Для возникновения новых форм жизни, способных к большей самозащите, необходимо, чтобы ушли старые; опыт поражений заряжает новые генерации большей витальной и жизнеутверждающей силой. А раз так, то и предметом искусства становятся не только созидательные, но и разрушительные процессы жизни. Когда мы оцениваем "сверхзадачу" искусства, имея в виду его оперирование негативным и позитивным материалом действительности, мы должны при этом видеть и различие между целями человека и целями человечества. Жизнь каждого отдельного человека может зайти в тупик, но жизнь человечества как рода так не складывается. В итоге все сводится к удельному весу, к компонентам, интерпретации позитивного и негативного материала, когда мы ведем речь о художественном воссоздании глобальных противоречий. Фактически уже с того момента, когда в античности прекрасное стало связываться с катартикой искусства, было дано эстетическое обоснование устойчивости художественного мира, не колебимого вторжением в него негативных образов бытия.

Размышляя о взаимодействии искусства и действительности, о природе художественного мимесиса, нельзя не коснуться проблемы реализма. До недавнего времени это понятие имело оценочный характер, т.е. не просто служило обозначением определенного художественного течения, а противопоставлялось всем иным стилям, направлениям и течениям. Критерии реализма всегда были размытыми, ведь то или иное сопряжение искусства и действительности можно обнаружить у кого угодно. В идеологических целях в реалисты зачисляли и Рембрандта, и Н. В. Гоголя, и М. Ю. Лермонтова.

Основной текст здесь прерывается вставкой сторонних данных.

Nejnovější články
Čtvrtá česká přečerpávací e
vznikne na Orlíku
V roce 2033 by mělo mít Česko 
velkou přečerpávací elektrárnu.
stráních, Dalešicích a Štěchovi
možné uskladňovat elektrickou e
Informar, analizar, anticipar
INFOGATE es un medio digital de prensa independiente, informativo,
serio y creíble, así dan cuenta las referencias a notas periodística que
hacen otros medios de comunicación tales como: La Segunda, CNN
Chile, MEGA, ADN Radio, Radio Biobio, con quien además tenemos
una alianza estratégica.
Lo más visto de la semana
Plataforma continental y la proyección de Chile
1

Интересные идеи на этот счет высказал французский эстетик Р. Гароди. В работе "О реализме без берегов" он обосновывает положение о том, что не существует критериев реализма в искусстве, которые выступали бы как внеисторическая норма. "Подобно тому, как о ценности научного исследования невозможно судить, исходя лишь из уже известных законов диалектики, так и о ценности художественного произведения нельзя судить на основе критериев, выведенных из предшествующих произведений"[3]. Когда говорят о реализме, то подразумевают, что его образный строй целиком основывается на образах окружающего, видимого мира. Это, разумеется, не означает, что реалистические произведения имеют приоритет в толковании, интерпретации, понимании природы человека. Историческая жизнь искусства демонстрирует, что одни приемы художественного видения сменяют другие, позволяющие судить о мере проникновения художника в явные и неявные стороны мира. Отсюда следует, что сам по себе термин "реализм" нельзя рассматривать ни как поощрительный, ни как ругательный. Это понятие, объединяющее большой массив произведений и художников, располагается в череде иных, обозначающих тенденции искусства до и после реализма.

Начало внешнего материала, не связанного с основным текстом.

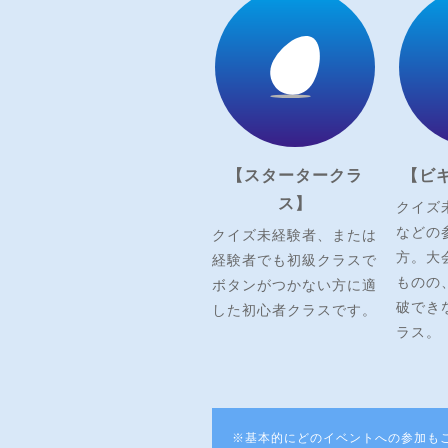
【スタータークラ
【ビ
ス】
クイズ
などの
クイズ未経験者、または
方。大
経験者でも初級クラスで
ものの
ボタンがつかない方に適
破でき
した初心者クラスです。
ラス。
※基本的にどのイベントへの参加も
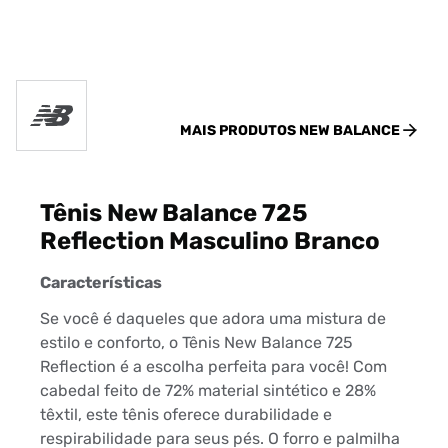
MAIS PRODUTOS
NEW BALANCE
Tênis New Balance 725
Reflection Masculino Branco
Características
Se você é daqueles que adora uma mistura de
estilo e conforto, o Tênis New Balance 725
Reflection é a escolha perfeita para você! Com
cabedal feito de 72% material sintético e 28%
têxtil, este tênis oferece durabilidade e
respirabilidade para seus pés. O forro e palmilha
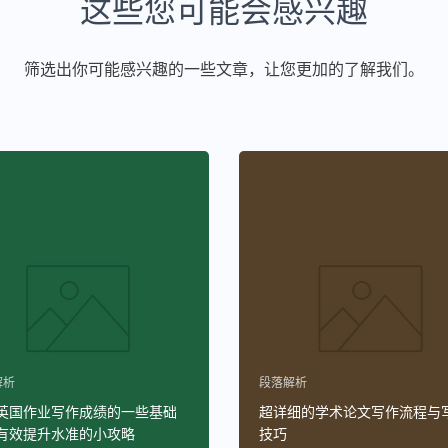
这些您可能会感兴趣
筛选出你可能感兴趣的一些文章，让您更加的了解我们。
解析
段落解析
英国作业写作成绩的一些基础
超详细的学术论文写作流程与
有效提升水准的小攻略
技巧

Идея о том, что ни один тип художественного видения не может быть понят как вневременная норма искусства, вдохновляла эстетическое творчество Хосе Ортеги-и-Гассета (1883— 1955). В работе "Дегуманизация искусства" испанский теоретик разработал положение о том, что все художественные приемы и стили преходящи, постоянным же и абсолютным является процесс самопознания человека, все время стремящегося рассмотреть себя в более сложной системе координат, понять и увидеть со стороны. Ортега считает, что в начале XX в. произошел коренной перелом, оторвавший искусство от классических форм взаимодействия с окружающим миром. Художественные приемы, разработанные в свое время на основе традиционных форм художественного подражания (мимесиса), на поздних стадиях развития искусства были доведены едва ли не до автоматизма. Эксплуатацию новым искусством языка традиционного искусства Ортега определяет как "нечестный прием", в котором особенно преуспели мелодрама и салонная живопись. Художники, по его мнению, слишком хорошо знают эвокативные возможности искусства, способы создания эмоциональных эффектов, достижимые с помощью известных драматургических ходов, композиции, и легко их просчитывают. Однако эстетическое наслаждение такого рода является "неочищенным", сводит роль художественного воздействия к элементарной эмоциональной разрядке, в то время как искусство призвано "разгадать метаморфозу мира" и создавать "нечто, что не копировало бы натуры и, однако, обладало бы определенным ОГЛАВЛЕНИЕм, — это предполагает дар более высокий"[4].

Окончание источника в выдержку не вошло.